EXERCISE MATERIALS:
[Start of section]

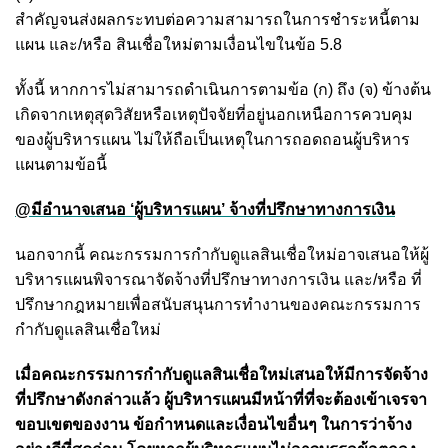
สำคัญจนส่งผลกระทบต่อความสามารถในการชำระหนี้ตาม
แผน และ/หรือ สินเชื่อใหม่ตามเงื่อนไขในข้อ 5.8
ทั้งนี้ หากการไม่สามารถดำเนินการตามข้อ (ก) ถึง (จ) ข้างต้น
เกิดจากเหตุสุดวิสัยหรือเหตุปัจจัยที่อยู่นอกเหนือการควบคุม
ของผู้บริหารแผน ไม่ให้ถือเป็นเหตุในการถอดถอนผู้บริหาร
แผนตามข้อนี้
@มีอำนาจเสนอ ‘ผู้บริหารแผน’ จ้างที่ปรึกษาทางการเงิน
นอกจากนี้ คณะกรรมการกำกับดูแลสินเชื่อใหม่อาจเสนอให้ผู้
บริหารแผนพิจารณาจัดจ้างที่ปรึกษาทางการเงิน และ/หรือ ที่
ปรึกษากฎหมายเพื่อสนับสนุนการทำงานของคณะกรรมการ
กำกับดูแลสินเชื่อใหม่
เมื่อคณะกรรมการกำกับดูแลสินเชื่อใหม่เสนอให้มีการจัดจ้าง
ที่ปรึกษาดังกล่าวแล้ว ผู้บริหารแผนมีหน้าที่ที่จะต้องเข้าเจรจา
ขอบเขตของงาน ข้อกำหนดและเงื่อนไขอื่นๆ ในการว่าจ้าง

[End of section]

Provide an exact transcript of the lines from the one that holds "แผน และ/หรือ สินเชื่อใหม่ตามเงื่อนไขในข้อ 5.8" through the final line of the data above.

ANSWER SECTION:
แผน และ/หรือ สินเชื่อใหม่ตามเงื่อนไขในข้อ 5.8
ทั้งนี้ หากการไม่สามารถดำเนินการตามข้อ (ก) ถึง (จ) ข้างต้น
เกิดจากเหตุสุดวิสัยหรือเหตุปัจจัยที่อยู่นอกเหนือการควบคุม
ของผู้บริหารแผน ไม่ให้ถือเป็นเหตุในการถอดถอนผู้บริหาร
แผนตามข้อนี้
@มีอำนาจเสนอ ‘ผู้บริหารแผน’ จ้างที่ปรึกษาทางการเงิน
นอกจากนี้ คณะกรรมการกำกับดูแลสินเชื่อใหม่อาจเสนอให้ผู้
บริหารแผนพิจารณาจัดจ้างที่ปรึกษาทางการเงิน และ/หรือ ที่
ปรึกษากฎหมายเพื่อสนับสนุนการทำงานของคณะกรรมการ
กำกับดูแลสินเชื่อใหม่
เมื่อคณะกรรมการกำกับดูแลสินเชื่อใหม่เสนอให้มีการจัดจ้าง
ที่ปรึกษาดังกล่าวแล้ว ผู้บริหารแผนมีหน้าที่ที่จะต้องเข้าเจรจา
ขอบเขตของงาน ข้อกำหนดและเงื่อนไขอื่นๆ ในการว่าจ้าง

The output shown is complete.